Earlier this month, the administration published Medicare physician claims data in response to calls for greater transparency. However, due to its non-user-friendly format, lack of contextual information, and serious limitations, it is impossible to use the data to draw useful conclusions to improve the quality of care. There was certainly a lot of effort put around the release of the data; but wouldn't it have been a better use of time and resources to provide actionable data that would actually have a positive impact on care delivery in this country?
Having accurate and timely utilization, cost and outcomes data would allow the physician community to expand the use of new health care delivery and payment models that so many policymakers and thought leaders say are needed. In order to improve health care, physicians need to be able to look at outcomes, identify shortcomings in practice processes and see where costs can be better managed in real time.
For several years, the American Medical Association (AMA) has advocated for accurate utilization data from the Centers for Medicare and Medicaid Services (CMS) be provided to physicians in a timely manner so they can evaluate care choices, reduce costs and improve quality.

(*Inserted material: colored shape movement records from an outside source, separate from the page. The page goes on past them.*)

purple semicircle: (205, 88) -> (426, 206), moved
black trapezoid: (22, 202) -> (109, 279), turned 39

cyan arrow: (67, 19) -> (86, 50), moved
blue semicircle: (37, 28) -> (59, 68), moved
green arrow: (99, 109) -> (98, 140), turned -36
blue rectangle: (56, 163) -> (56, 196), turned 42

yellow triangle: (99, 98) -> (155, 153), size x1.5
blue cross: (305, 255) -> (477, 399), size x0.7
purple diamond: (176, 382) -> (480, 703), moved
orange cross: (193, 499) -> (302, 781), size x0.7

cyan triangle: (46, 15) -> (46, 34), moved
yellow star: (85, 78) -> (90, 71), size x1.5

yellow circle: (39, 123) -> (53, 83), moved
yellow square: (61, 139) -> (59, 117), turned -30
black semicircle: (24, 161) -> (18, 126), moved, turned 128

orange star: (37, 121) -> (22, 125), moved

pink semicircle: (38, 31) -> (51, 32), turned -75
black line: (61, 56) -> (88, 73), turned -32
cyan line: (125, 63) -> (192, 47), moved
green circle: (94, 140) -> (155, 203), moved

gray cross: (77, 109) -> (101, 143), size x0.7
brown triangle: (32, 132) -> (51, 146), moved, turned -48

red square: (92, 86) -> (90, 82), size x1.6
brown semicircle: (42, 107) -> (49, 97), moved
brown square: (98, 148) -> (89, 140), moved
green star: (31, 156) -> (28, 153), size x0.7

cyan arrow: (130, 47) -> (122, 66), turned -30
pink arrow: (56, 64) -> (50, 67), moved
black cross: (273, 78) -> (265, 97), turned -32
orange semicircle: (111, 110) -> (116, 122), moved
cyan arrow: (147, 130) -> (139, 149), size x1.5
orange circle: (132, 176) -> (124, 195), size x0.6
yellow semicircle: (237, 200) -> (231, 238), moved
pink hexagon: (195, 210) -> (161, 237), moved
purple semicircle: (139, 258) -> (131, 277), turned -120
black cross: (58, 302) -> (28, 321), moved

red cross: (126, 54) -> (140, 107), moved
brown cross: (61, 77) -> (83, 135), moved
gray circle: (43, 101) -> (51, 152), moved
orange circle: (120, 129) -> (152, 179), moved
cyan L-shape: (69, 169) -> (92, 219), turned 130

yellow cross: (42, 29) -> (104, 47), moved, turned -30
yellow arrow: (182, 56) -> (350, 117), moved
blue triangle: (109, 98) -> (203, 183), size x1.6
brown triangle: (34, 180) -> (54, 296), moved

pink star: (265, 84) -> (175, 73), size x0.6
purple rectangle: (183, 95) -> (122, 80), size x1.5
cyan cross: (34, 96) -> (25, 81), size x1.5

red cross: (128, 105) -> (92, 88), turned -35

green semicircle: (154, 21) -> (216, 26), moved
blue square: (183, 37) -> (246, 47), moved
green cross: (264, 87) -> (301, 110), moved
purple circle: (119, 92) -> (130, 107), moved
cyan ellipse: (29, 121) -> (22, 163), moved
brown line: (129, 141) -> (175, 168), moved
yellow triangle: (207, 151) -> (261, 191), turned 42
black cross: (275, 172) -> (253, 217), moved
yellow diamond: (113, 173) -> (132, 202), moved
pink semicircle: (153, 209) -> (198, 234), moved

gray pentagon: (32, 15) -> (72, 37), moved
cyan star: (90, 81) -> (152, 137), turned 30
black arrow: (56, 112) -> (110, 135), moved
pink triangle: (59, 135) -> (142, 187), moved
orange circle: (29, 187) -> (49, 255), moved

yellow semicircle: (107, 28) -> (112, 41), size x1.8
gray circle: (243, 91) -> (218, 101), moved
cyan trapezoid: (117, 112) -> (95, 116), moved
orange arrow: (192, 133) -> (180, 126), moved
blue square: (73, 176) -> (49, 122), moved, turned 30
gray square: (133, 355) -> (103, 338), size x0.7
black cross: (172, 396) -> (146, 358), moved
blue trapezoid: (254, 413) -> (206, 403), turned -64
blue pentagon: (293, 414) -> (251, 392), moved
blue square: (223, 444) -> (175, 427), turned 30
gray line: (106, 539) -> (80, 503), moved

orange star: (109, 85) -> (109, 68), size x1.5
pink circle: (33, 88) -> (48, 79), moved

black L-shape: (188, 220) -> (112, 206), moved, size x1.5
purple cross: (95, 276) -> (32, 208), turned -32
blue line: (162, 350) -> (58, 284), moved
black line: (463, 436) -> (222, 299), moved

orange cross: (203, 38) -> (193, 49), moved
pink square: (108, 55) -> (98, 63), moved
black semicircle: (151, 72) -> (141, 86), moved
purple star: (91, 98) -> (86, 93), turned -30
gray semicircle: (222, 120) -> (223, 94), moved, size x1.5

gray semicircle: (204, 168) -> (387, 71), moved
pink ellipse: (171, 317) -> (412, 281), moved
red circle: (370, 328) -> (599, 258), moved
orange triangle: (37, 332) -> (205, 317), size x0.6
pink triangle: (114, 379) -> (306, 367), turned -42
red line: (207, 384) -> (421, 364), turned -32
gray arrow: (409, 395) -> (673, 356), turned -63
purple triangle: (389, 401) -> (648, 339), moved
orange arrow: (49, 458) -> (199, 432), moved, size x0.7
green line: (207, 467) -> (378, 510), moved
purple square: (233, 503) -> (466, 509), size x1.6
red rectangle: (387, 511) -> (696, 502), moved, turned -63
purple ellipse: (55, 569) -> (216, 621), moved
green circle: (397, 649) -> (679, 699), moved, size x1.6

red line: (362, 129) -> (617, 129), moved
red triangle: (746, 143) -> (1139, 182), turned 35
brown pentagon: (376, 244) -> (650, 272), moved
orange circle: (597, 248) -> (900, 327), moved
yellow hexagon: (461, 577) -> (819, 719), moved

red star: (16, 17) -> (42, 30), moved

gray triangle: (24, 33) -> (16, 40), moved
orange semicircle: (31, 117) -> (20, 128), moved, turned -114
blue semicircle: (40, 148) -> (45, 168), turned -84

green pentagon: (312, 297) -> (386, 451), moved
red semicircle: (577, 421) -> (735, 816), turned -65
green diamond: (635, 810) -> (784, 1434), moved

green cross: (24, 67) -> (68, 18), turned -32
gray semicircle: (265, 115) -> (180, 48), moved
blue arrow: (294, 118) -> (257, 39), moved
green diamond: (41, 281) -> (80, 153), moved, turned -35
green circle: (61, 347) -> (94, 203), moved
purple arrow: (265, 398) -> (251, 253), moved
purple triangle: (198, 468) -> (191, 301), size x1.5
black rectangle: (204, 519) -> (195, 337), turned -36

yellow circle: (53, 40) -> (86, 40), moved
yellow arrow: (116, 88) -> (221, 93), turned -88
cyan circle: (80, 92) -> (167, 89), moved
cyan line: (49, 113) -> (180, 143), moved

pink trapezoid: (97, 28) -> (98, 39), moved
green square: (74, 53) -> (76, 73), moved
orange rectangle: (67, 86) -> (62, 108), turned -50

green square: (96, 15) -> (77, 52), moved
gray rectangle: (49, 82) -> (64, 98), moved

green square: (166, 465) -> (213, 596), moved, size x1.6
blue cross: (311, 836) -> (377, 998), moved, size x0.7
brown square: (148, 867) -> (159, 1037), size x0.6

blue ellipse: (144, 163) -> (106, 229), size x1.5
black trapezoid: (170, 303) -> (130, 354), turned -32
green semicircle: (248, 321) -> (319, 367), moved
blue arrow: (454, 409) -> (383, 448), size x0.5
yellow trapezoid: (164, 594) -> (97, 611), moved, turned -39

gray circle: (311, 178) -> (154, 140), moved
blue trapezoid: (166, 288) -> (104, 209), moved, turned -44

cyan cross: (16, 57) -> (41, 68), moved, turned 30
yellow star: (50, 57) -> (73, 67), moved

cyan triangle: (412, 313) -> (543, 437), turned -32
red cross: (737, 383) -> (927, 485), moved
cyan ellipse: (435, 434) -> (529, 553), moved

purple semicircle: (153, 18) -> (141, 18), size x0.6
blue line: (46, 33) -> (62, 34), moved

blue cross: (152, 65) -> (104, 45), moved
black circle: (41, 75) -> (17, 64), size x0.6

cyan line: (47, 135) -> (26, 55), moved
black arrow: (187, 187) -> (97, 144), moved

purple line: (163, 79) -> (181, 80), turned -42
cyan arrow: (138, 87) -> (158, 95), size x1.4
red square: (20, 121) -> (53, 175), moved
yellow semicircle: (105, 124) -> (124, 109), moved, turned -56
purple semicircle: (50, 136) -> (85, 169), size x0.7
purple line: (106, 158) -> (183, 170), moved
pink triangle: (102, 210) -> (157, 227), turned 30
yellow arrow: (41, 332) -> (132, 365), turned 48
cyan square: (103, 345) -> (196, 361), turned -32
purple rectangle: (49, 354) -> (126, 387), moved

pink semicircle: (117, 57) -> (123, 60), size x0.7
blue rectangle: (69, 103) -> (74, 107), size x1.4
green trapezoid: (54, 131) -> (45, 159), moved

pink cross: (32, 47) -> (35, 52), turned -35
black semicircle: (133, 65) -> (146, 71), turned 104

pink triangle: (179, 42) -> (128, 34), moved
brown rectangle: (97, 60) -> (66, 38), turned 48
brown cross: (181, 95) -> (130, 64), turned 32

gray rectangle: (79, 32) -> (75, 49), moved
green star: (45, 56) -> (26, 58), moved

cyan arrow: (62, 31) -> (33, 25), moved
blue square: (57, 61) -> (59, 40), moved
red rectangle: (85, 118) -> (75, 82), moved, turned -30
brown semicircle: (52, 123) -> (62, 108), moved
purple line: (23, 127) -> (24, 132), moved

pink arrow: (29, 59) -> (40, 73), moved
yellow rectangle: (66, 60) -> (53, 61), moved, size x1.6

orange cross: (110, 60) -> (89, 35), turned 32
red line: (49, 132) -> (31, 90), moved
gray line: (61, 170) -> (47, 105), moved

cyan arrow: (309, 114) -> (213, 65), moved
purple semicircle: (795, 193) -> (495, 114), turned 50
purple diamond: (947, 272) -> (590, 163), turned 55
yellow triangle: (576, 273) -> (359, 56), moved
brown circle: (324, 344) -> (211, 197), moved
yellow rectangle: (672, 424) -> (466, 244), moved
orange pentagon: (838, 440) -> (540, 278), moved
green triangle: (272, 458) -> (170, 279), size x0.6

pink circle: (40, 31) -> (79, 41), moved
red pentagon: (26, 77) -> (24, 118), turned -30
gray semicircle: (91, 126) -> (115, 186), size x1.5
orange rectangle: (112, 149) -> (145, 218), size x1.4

Just last month the issue was addressed in the bipartisan, bicameral Sustainable Growth Rate (SGR) repeal legislation that Congress failed to pass. The original SGR bill, which was supported by the physician community, would have required CMS to provide physicians with data on items and services provided to their patients by other Medicare providers. It would have also provided insight into everything covered by Medicare as well as analysis of averages and distribution of services, both current and historical, which could have alerted physicians to changes needed in their practices as well as inform referral choices.
If the bill were enacted, physicians would have been able to see the full picture of patient health and patient care. It would have been possible for them to improve the value of health care services through better coordination to keep patients healthy, and strengthen the physician-patient relationship by providing more background information and accurate information on outcomes to help them make more informed health care decisions.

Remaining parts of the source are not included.